* [Stored data]
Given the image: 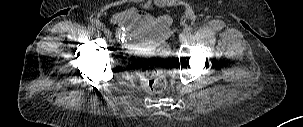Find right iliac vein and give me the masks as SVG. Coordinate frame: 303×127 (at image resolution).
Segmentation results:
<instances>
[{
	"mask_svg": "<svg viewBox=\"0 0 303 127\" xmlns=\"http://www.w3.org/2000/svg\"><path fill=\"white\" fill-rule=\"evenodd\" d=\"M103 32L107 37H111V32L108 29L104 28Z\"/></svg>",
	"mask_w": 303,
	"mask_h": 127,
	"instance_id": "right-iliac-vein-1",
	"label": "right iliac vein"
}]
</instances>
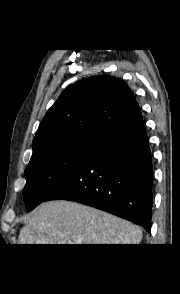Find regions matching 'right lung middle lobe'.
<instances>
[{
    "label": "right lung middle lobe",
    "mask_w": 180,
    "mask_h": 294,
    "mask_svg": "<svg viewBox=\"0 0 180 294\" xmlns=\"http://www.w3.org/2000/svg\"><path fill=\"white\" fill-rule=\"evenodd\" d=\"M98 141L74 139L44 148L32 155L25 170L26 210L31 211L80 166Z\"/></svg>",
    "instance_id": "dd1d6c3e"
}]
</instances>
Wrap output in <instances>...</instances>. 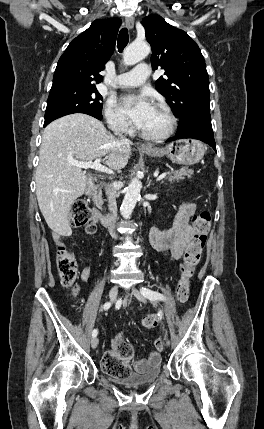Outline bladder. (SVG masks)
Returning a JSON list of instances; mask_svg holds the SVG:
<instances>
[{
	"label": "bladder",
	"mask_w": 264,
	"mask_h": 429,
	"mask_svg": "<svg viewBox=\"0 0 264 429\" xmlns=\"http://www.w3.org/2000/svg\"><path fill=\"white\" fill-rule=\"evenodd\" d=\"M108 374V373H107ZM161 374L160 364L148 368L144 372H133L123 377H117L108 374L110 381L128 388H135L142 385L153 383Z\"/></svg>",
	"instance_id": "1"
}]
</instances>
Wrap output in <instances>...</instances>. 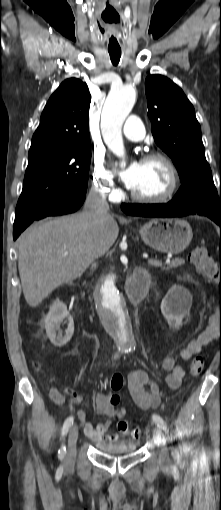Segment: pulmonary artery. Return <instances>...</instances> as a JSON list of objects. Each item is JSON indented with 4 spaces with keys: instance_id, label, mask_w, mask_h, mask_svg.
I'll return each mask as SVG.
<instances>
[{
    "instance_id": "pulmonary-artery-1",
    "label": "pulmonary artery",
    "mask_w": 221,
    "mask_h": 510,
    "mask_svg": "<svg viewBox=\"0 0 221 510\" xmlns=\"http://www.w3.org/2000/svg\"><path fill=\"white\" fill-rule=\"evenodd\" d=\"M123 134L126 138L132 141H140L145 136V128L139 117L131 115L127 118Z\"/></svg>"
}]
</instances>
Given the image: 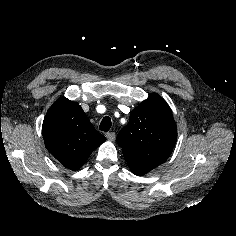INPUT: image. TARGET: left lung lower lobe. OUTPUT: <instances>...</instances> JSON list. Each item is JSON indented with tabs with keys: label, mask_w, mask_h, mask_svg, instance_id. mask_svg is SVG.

...

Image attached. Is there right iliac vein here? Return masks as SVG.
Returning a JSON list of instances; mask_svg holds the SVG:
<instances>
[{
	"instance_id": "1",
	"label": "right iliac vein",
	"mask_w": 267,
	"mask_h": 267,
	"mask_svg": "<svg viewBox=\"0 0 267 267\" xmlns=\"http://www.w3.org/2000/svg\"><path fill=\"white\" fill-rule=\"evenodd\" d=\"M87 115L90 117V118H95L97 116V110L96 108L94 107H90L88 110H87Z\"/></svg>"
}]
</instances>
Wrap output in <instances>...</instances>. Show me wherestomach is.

...

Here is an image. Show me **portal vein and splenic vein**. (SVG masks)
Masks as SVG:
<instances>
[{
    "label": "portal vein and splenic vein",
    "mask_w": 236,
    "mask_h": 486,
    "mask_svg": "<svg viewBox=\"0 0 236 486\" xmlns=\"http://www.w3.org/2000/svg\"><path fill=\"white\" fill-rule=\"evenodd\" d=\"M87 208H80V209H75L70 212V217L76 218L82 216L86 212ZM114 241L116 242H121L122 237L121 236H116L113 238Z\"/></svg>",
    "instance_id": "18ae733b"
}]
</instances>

* [Task requirements] Return, with no change at all, every line in the entries above from the line containing "Image attached. Is" through the line containing "Wrap output in <instances>...</instances>. Show".

* [Answer to the exercise]
Image attached. Is there right iliac vein here? Return masks as SVG.
Returning a JSON list of instances; mask_svg holds the SVG:
<instances>
[{
	"instance_id": "1",
	"label": "right iliac vein",
	"mask_w": 267,
	"mask_h": 267,
	"mask_svg": "<svg viewBox=\"0 0 267 267\" xmlns=\"http://www.w3.org/2000/svg\"><path fill=\"white\" fill-rule=\"evenodd\" d=\"M87 115L90 117V118H95L97 116V110L96 108L94 107H90L88 110H87Z\"/></svg>"
}]
</instances>
Wrap output in <instances>...</instances>. Show me wherestomach is.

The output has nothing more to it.